By trying to be all things to all people, Saved! is doomed to become the sort of movie that ends up not really satisfying anybody. Hard-line Christians will think it goes too far; open-minded Christians will think it doesn’t go far enough; and non-Christians will think it doesn’t go anywhere at all. The odd thing is that there’s probably some measure of truth in all these viewpoints. Set at American Eagle Christian High School, the film casts Donnie Darko’s Jena Malone as Mary, a kind-hearted teenager whose act of religious charity ends up leaving her pregnant. Now ostracized by her best friend Hilary Faye (Mandy Moore), the most popular girl in school as well as the most vocal in her adoration of God, Mary finds herself hanging around with the outcasts, including Hilary Faye’s paraplegic brother (Macaulay Culkin) and a rebellious Jewish girl (Eva Amurri). The cast couldn’t have been better chosen, and the movie clearly has its heart in the right place with its message that the best Christians — indeed, the best people — are those who are able to accept the imperfections in their fellow sinners. Yet all too often, writer-director Brian Dannelly and writer Michael Urban don’t bother to make it clear for the literal-minded that their rough draft of a script is attacking sanctioned hypocrisy rather than religious devotion. As for the comedy quotient, it runs hot-and-cold: In fact, the funniest thing in the picture isn’t a line of dialogue but a bumper sticker that reads, “Jesus Loves You; Everyone Else Thinks You’re An Asshole.”

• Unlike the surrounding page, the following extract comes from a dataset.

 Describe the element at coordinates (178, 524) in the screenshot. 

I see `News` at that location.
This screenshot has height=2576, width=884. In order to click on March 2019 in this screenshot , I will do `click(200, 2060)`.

Hard to believe, but it’s possible to have too much plot — and The Terminal proves it. Steven Spielberg’s latest picture is loosely based on the true story of a man who, because of twisting ribbons of red tape, had to live for an unimaginable length of time in an airport after being denied access back to his homeland as well as entry into the country he was visiting. Here, Tom Hanks plays the accidental tourist Viktor Navorski, and as we watch him settle into his new “home” by establishing daily routines around JFK and making friends with airport employees, we’re delighted by the rich vein of humor and moved by Hanks’ compassionate performance. But sensing (wrongly, I’m sure) that audiences might get bored with this lack of dramatic conflict, Spielberg and his three writers shamelessly gum up the works by adding extraneous characters and schmaltzy situations. Stanley Tucci plays the paper villain of the piece, a rabid airport official who inexplicably tracks and torments Viktor as if he were Inspector Javert on the hunt for Jean Valjean; meanwhile, Catherine Zeta-Jones gets unconvincingly shoehorned into the storyline as Viktor’s potential love interest, a nitwit flight attendant with man problems. Everything eventually leads to a finale that’s curiously stagnant and unmoving.


Global warming is the culprit here, with man’s disregard for his surroundings leading to abrupt climate changes that within a matter of days leads to a new ice age that conveniently only covers half the globe. The film’s science is, to put it mildly, suspect; still, this sort of goofiness is in line with ‘70s disaster flicks, as is the high caliber of the special effects. But the dialogue? Granted, it’s pretty awful in spots (Roland Emmerich’s direction is better than his script), but it’s noticeably lacking in howlers worthy of Hall of Shame inclusion. And the cast (Dennis Quaid, Jake Gyllenhaal, Ian Holm) is too respectable — where are the has-been movie stars, the marginal celebrities, the wooden athletes?